Segment Start: Data provided

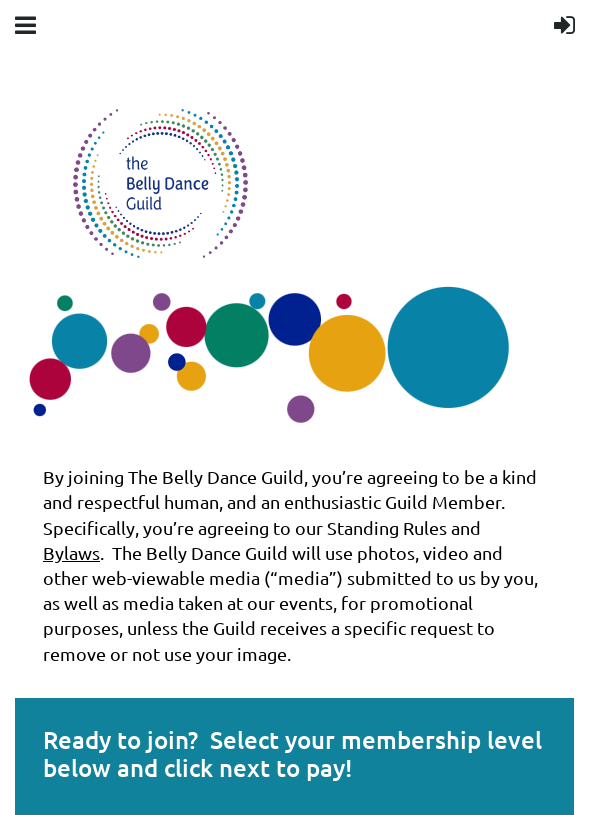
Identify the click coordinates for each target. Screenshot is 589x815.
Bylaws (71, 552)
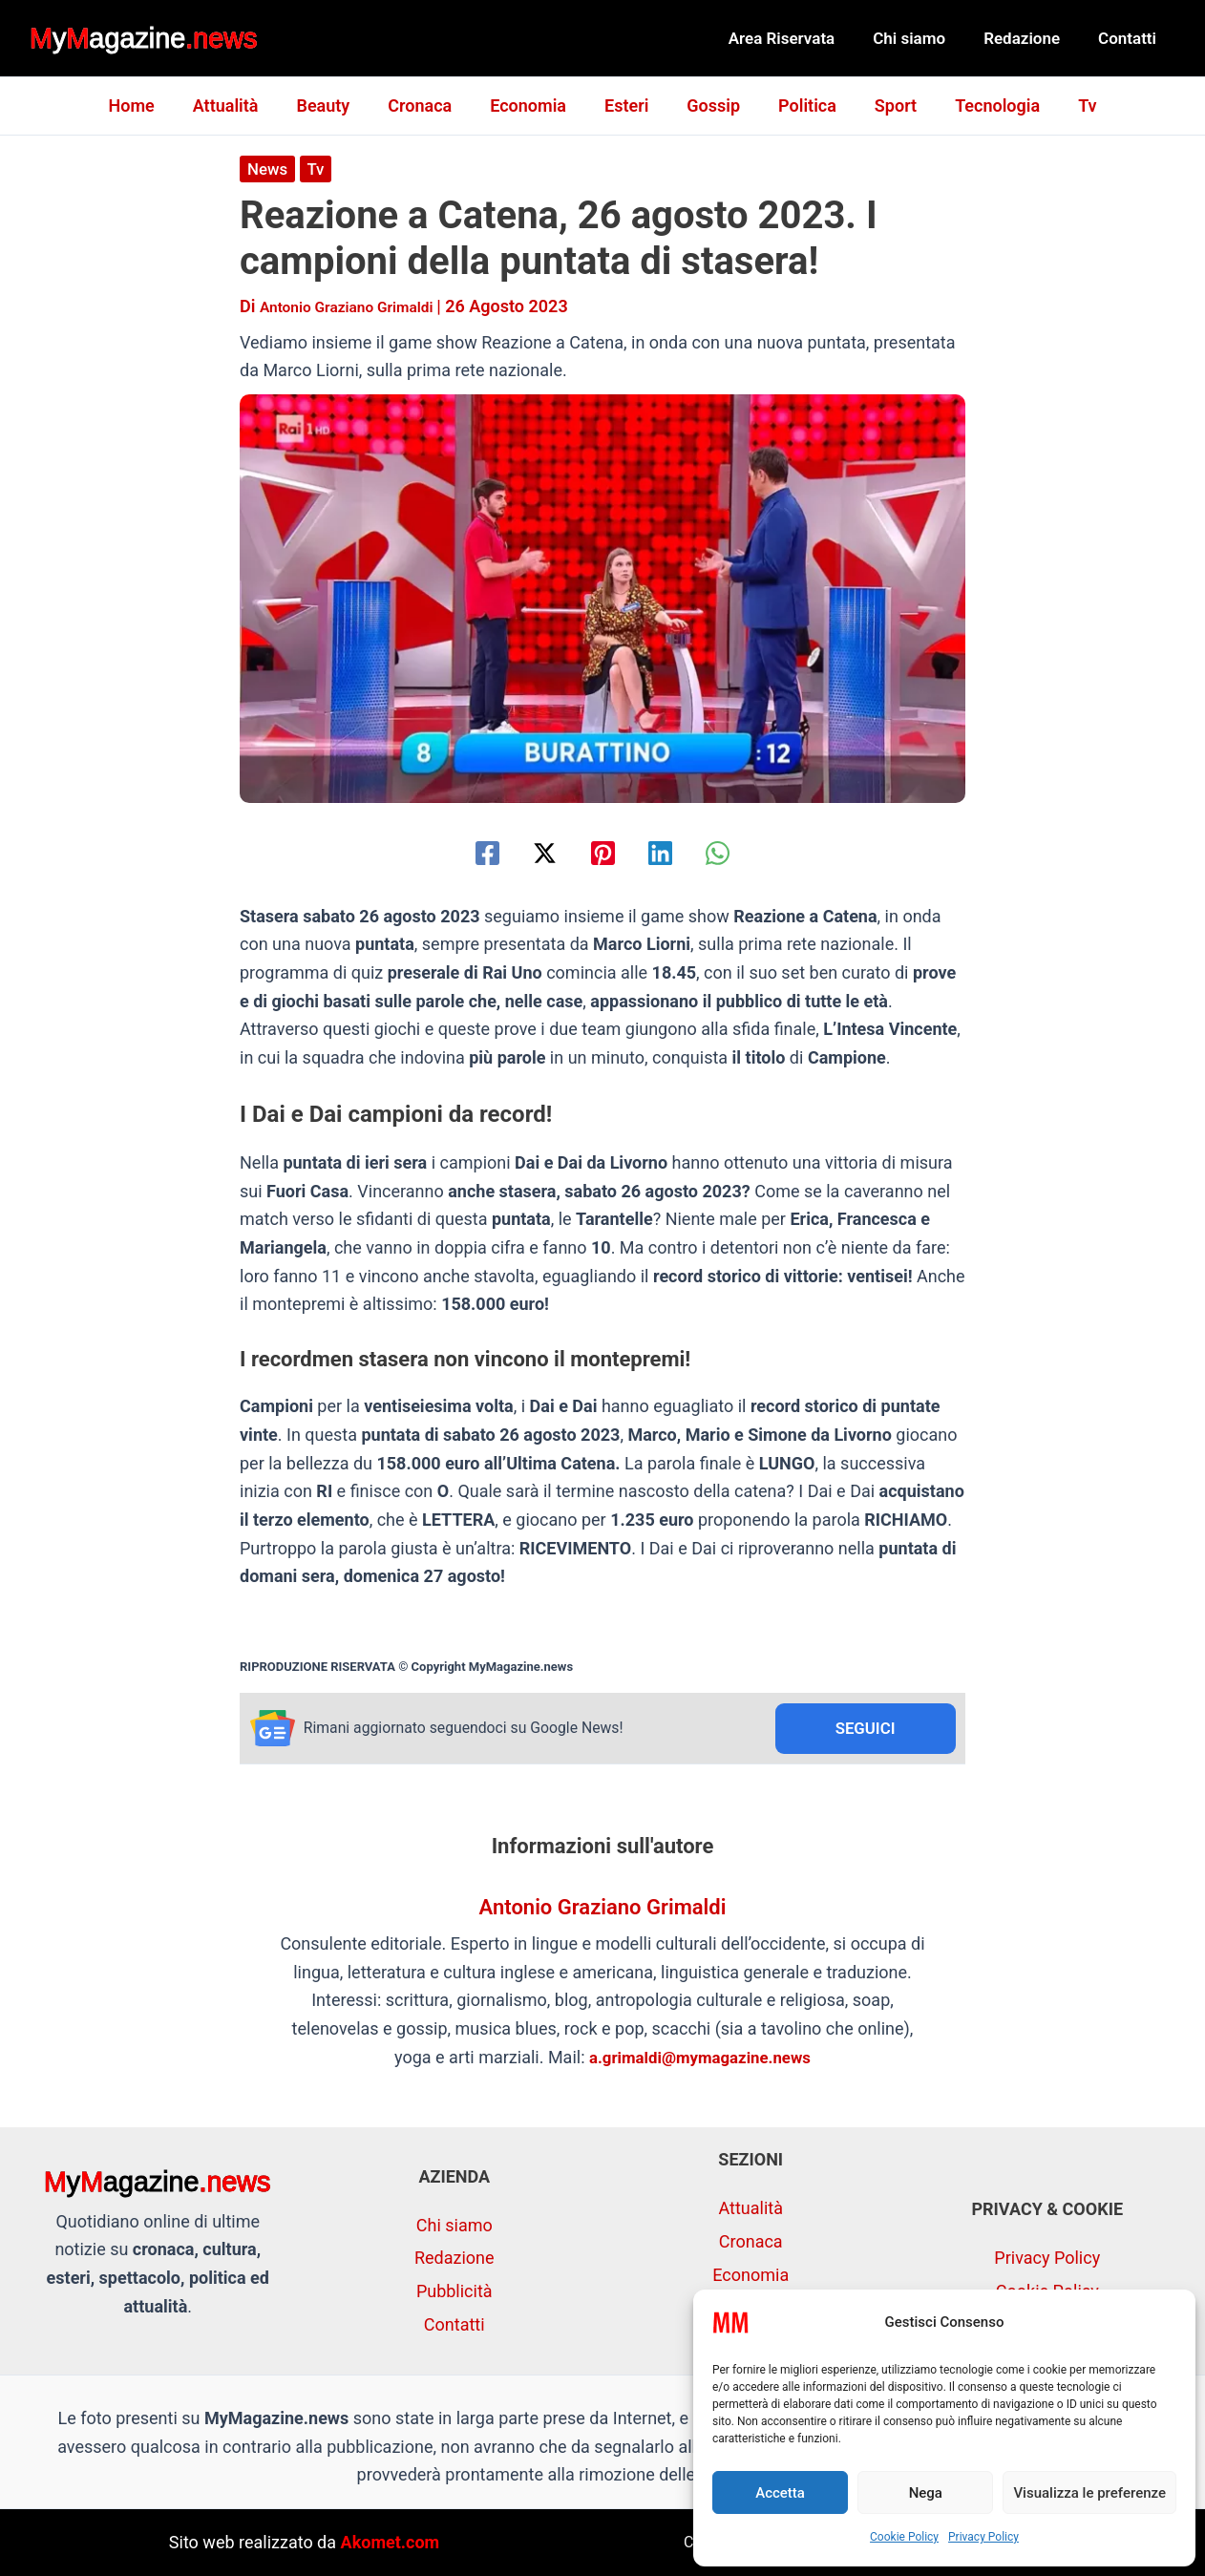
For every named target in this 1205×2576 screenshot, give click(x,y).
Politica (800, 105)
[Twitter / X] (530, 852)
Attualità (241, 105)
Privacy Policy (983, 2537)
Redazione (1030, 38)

Segment End: Data provided

Task:
Everything from the line containing "Politica (800, 105)" to the end of the records must be written out exactly; include both of those lines and no others.

Worked solution:
Politica (800, 105)
[Twitter / X] (530, 852)
Attualità (241, 105)
Privacy Policy (983, 2537)
Redazione (1030, 38)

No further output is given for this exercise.